McMurray Enhanced Airway Can Reduce Certain Patient-Provider Contact
St. Paul, Minn. — June 3, 2020 — A new airway management device, the McMurray Enhanced Airway (MEA), maintains a patent airway without the need for healthcare staff to hold the patient’s head in positions that keep the airway open—physical contact that often occurs for the duration of a procedure and again in the post-anesthesia care unit (PACU).
“Chin lift and jaw thrust maneuvers are commonly used by anesthesia and nursing staff to keep anesthetized patients’ airways open during and after surgical procedures. These practices require direct contact between the patient and provider, sometimes for extended periods,” said Roxanne McMurray, DNP, APRN, CRNA, and inventor of the MEA. “The MEA helps reduce the need for hands-on chin lift and jaw thrust positions in both the OR and PACU, which takes on new importance in the COVID-19 era.”
The distal end of the MEA’s longer flexible tubing sits lower in the pharynx than other oral airways. The MEA displaces redundant pharyngeal tissue within the upper airway near the epiglottis, stenting open the airway for improved ventilation without the need for jaw thrust and chin lift. In addition to requiring patient-provider contact, these maneuvers can lead to clinician fatigue and discomfort and post-procedure jaw pain for patients.
Current CDC guidance states that COVID transmission risks can occur “between people who are in close contact with one another (within about 6 feet)” and also “through respiratory droplets produced when an infected person coughs, sneezes, or talks”(1). Health care providers use personal protective equipment, but facilities still may find value in other measures to mitigate particle exposure. The MEA, for example, can help limit exposure to aerosolized particles when it is attached to the anesthesia circuit via its connector.
Using the MEA to bridge deep extubation or LMA removal after general anesthesia may also help lessen patient coughing. “Deep extubation is not always an option due to contraindications and the time and technical finesse it requires; however, it typically results in less patient coughing than extubating an awake patient,” said McMurray.” Preliminary results from a 34-patient study in an outpatient surgery center found that placing the MEA after deep extubation in the OR and before transfer to recovery led to less patient coughing and diminished the need for a chin lift or jaw thrust in PACU (2).
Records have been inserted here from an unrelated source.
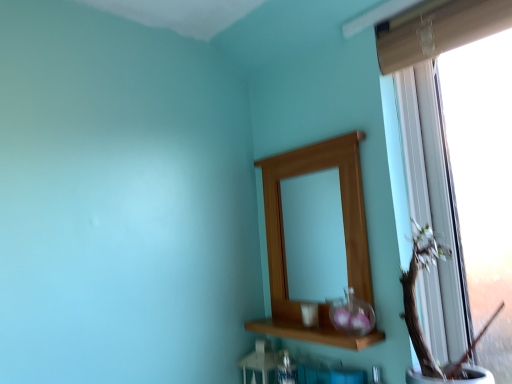 Question: Does wooden mirror at upper center turn towards wooden vase at right?

Choices:
 (A) no
 (B) yes

Answer: (A)

Question: Considering the relative sizes of wooden mirror at upper center and wooden vase at right in the image provided, is wooden mirror at upper center taller than wooden vase at right?

Choices:
 (A) no
 (B) yes

Answer: (B)

Question: Is wooden mirror at upper center to the left of wooden vase at right from the viewer's perspective?

Choices:
 (A) no
 (B) yes

Answer: (B)

Question: Is the position of wooden mirror at upper center more distant than that of wooden vase at right?

Choices:
 (A) no
 (B) yes

Answer: (B)

Question: Is the surface of wooden mirror at upper center in direct contact with wooden vase at right?

Choices:
 (A) yes
 (B) no

Answer: (B)

Question: Is wooden mirror at upper center shorter than wooden vase at right?

Choices:
 (A) yes
 (B) no

Answer: (B)

Question: Does wooden vase at right have a larger size compared to wooden mirror at upper center?

Choices:
 (A) no
 (B) yes

Answer: (B)

Question: Is wooden vase at right positioned beyond the bounds of wooden mirror at upper center?

Choices:
 (A) no
 (B) yes

Answer: (B)

Question: Considering the relative positions of wooden vase at right and wooden mirror at upper center in the image provided, is wooden vase at right to the left of wooden mirror at upper center from the viewer's perspective?

Choices:
 (A) yes
 (B) no

Answer: (B)

Question: Is wooden vase at right positioned with its back to wooden mirror at upper center?

Choices:
 (A) yes
 (B) no

Answer: (B)

Question: Can you confirm if wooden vase at right is taller than wooden mirror at upper center?

Choices:
 (A) no
 (B) yes

Answer: (A)

Question: Considering the relative positions of wooden vase at right and wooden mirror at upper center in the image provided, is wooden vase at right in front of wooden mirror at upper center?

Choices:
 (A) yes
 (B) no

Answer: (A)

Question: Could you tell me if transparent glass vase at center is turned towards wooden vase at right?

Choices:
 (A) yes
 (B) no

Answer: (B) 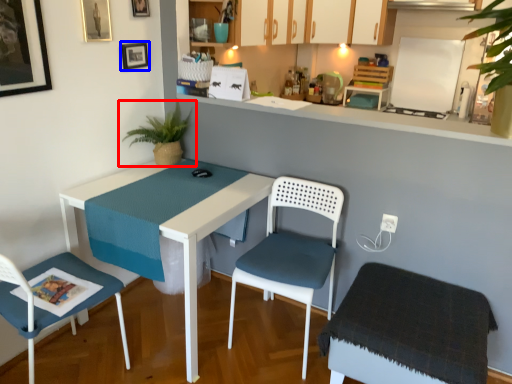 Question: Among these objects, which one is nearest to the camera, houseplant (highlighted by a red box) or picture frame (highlighted by a blue box)?

Choices:
 (A) houseplant
 (B) picture frame

Answer: (A) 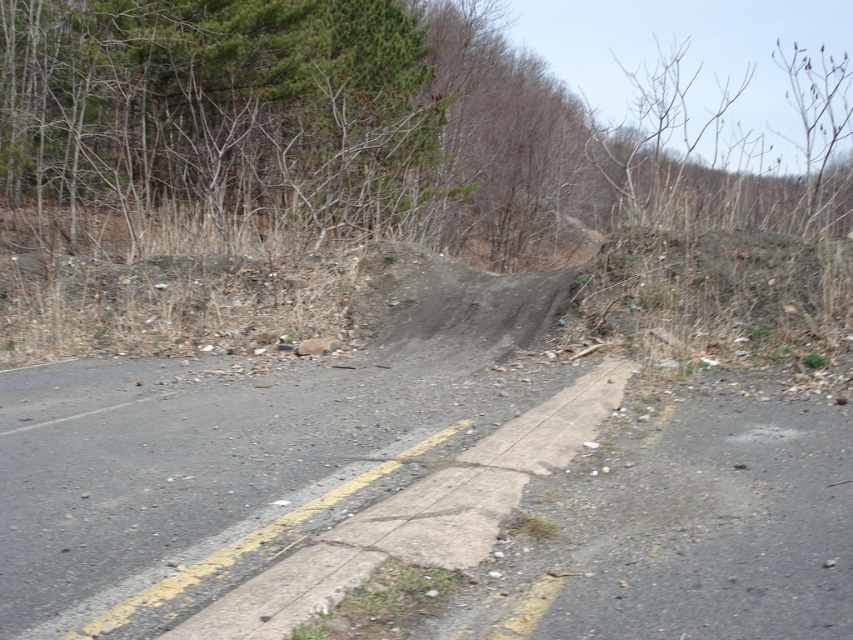 You are a driver approaching the gravelly asphalt road at center. You notice a green leafy tree at upper left in the distance. Which object appears wider from your current viewpoint?

The green leafy tree at upper left appears wider than the gravelly asphalt road at center because its width is larger according to the description.

You are a pedestrian standing on the gravelly asphalt road at center. You want to reach the green leafy tree at upper left. Which direction should you walk to get there?

The green leafy tree at upper left is above the gravelly asphalt road at center, so you should walk towards the upper direction to reach the green leafy tree at upper left. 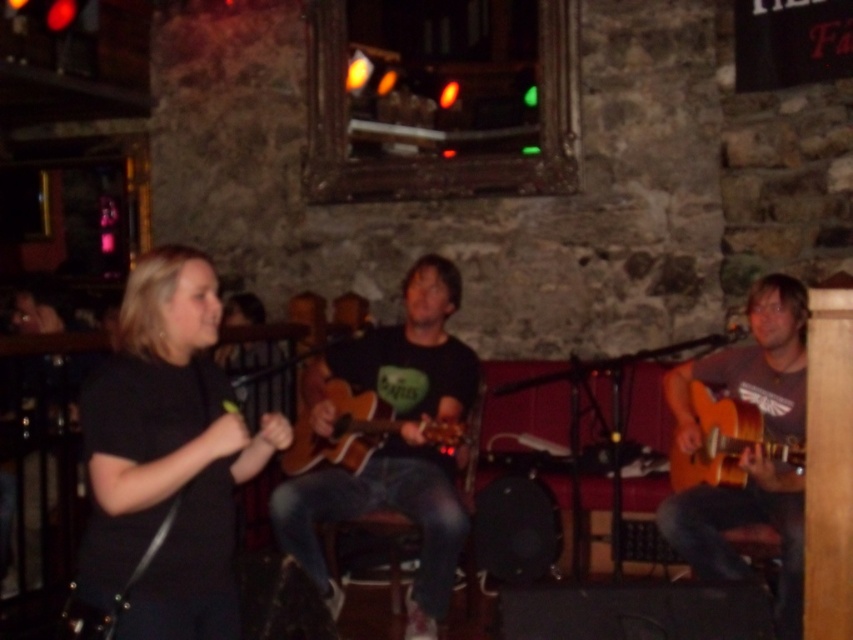 In the scene shown: Is black matte shirt at left above matte brown guitar at center?

Correct, black matte shirt at left is located above matte brown guitar at center.

Who is shorter, black matte shirt at left or matte brown guitar at center?

black matte shirt at left

Locate an element on the screen. black matte shirt at left is located at coordinates (167, 456).

Is point (477, 360) less distant than point (727, 424)?

No, it is not.

Does point (405, 392) come farther from viewer compared to point (717, 445)?

Yes, point (405, 392) is farther from viewer.

The image size is (853, 640). I want to click on matte black guitar at center, so click(x=392, y=444).

At what (x,y) coordinates should I click in order to perform the action: click on black matte shirt at left. Please return your answer as a coordinate pair (x, y). The height and width of the screenshot is (640, 853). Looking at the image, I should click on (167, 456).

Does black matte shirt at left have a lesser height compared to wooden acoustic guitar at center?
Though COVID was not a consideration when the MEA was developed, McMurray did factor in clinical need, ease of use and patient safety. The MEA was created to address a lack of airway tools that work well for deep sedation or deep monitored anesthesia care (MAC) cases. Because traditional oral airways cannot always adequately displace redundant pharyngeal tissue, anesthesia providers have applied workarounds to improve ventilation. A newly published paper found that more than half of the 293 U.S. nurse anesthetists surveyed on airway management practices had used nasal airways orally (3) — an off-label practice. Reasons cited included improving airway patency and reducing jaw thrust and chin lift maneuvers, especially with patients who are obese, elderly and/or who have history of obstructive sleep apnea.
The MEA’s pliable tubing aids in easy insertion while a built-in bite block is designed to prohibit the patient from biting down and compressing or severing the airway tubing—risks associated with the oral use of nasal airways. An integrated flange decreases the risk of the airway becoming dislodged at the lips. Nearly all of the survey respondents (98.2%) indicated they would be interested in trying a novel airway device similar in structure to a nasal airway but designed for oral use (3).
In late 2019, McMurray Medical was selected as a finalist for the World Airway Management Meeting (WAMM) Innovation in Airway Management award, which recognizes “the importance of innovation in Airway Management for the benefit of patients, staff or workplace or any combination of the three,” according to WAMM.
Visit mcmurraymed.com for more information.
McMurray Medical was founded by Roxanne McMurray, DNP, APRN, CRNA, Assistant Clinical Professor for Nurse Anesthesia Specialty at the University of Minnesota School of Nursing and a practicing anesthesia provider for more than 25 years. Motivated to find a safe, cost-effective, easy, and fast way to open the obstructive airway, the McMurray Enhanced Airway (MEA) was created.
1 Centers for Disease Control and Prevention CDC). Coronavirus Disease 2019 (COVID-19)—Prevent Getting Sick — How COVID-19 Spreads. https://www.cdc.gov/coronavirus/2019-ncov/prevent-getting-sick/how-covid-spreads.html. Accessed May 13, 2020.
2. Daniel C, Gordon L, Feeney M. A Comparison in Efficacy of the McMurray Enhanced Airway in Alleviating Obstruction in Adults During Deep Sedation and Post Deep Extubation. Manuscript in preparation..
3. McMurray R, Becker L, Frost Olsen K, McMurray M. Airway Management for Deep Sedation: Current Practice, Limitations, and Needs as Identified by Clinical Observation and Survey Results. AANA J. 2020;88(2):123-129.